▶ **Your task**
Your output should reproduce each entry exactly, with none of its pictures.

▶ **Supplied data**

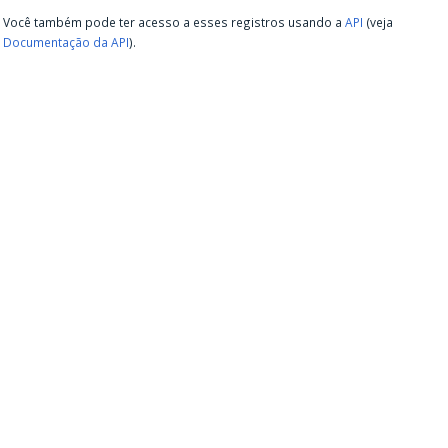
Você também pode ter acesso a esses registros usando a
API
(veja
Documentação da API
).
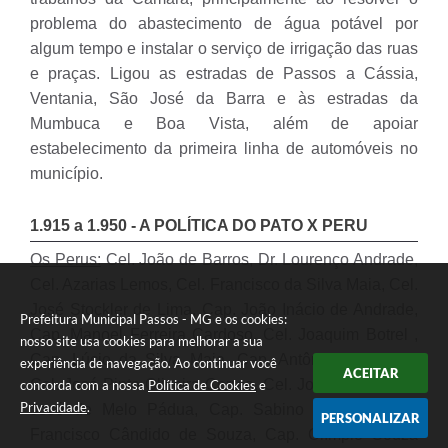
problema do abastecimento de água potável por
algum tempo e instalar o serviço de irrigação das ruas
e praças. Ligou as estradas de Passos a Cássia,
Ventania, São José da Barra e às estradas da
Mumbuca e Boa Vista, além de apoiar
estabelecimento da primeira linha de automóveis no
município.
1.915 a 1.950 - A POLÍTICA DO PATO X PERU
Os Perus:
Cel. João de Barros, Dr. Lourenço Andrade,
Cel. Azarias Lemos, Cel. Francisco da Silva Maia, Cel.
José Stockler de Lima, Cap. João Inácio de Andrade,
Prefeitura Municipal Passos - MG e os cookies:
Cap. Manoel Ferreira Cardoso, Cel. Joaquim Botrel ,
nosso site usa cookies para melhorar a sua
Cap. Lúcio da Silva Maia, Cap. Antônio Domingos,
experiência de navegação. Ao continuar você
ACEITAR
Cel. José Pinto Oliveira Correa, Cel. José Israel, Cap.
concorda com a nossa
Política de Cookies
e
Privacidade
.
José de Melo Pádua, Cap. Sabino Beraldo, Cap.
PERSONALIZAR
Francisco Cândido de Souza, Cap. Olímpio Souza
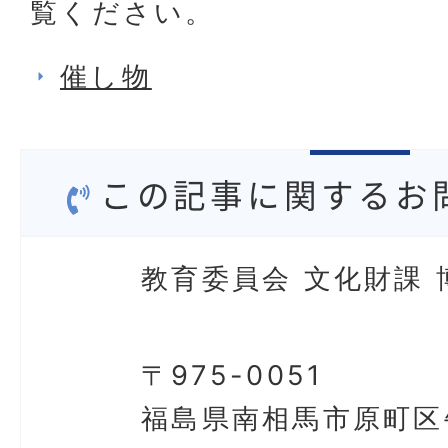
覧ください。
催し物
この記事に関するお
教育委員会 文化財課 
〒975-0051
福島県南相馬市原町区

▶ **Your solution**
Você também pode ter acesso a esses registros usando a
API
(veja
Documentação da API
).
problema do abastecimento de água potável por
algum tempo e instalar o serviço de irrigação das ruas
e praças. Ligou as estradas de Passos a Cássia,
Ventania, São José da Barra e às estradas da
Mumbuca e Boa Vista, além de apoiar
estabelecimento da primeira linha de automóveis no
município.
1.915 a 1.950 - A POLÍTICA DO PATO X PERU
Os Perus:
Cel. João de Barros, Dr. Lourenço Andrade,
Cel. Azarias Lemos, Cel. Francisco da Silva Maia, Cel.
José Stockler de Lima, Cap. João Inácio de Andrade,
Prefeitura Municipal Passos - MG e os cookies:
Cap. Manoel Ferreira Cardoso, Cel. Joaquim Botrel ,
nosso site usa cookies para melhorar a sua
Cap. Lúcio da Silva Maia, Cap. Antônio Domingos,
experiência de navegação. Ao continuar você
ACEITAR
Cel. José Pinto Oliveira Correa, Cel. José Israel, Cap.
concorda com a nossa
Política de Cookies
e
Privacidade
.
José de Melo Pádua, Cap. Sabino Beraldo, Cap.
PERSONALIZAR
Francisco Cândido de Souza, Cap. Olímpio Souza
覧ください。
催し物
この記事に関するお
教育委員会 文化財課 
〒975-0051
福島県南相馬市原町区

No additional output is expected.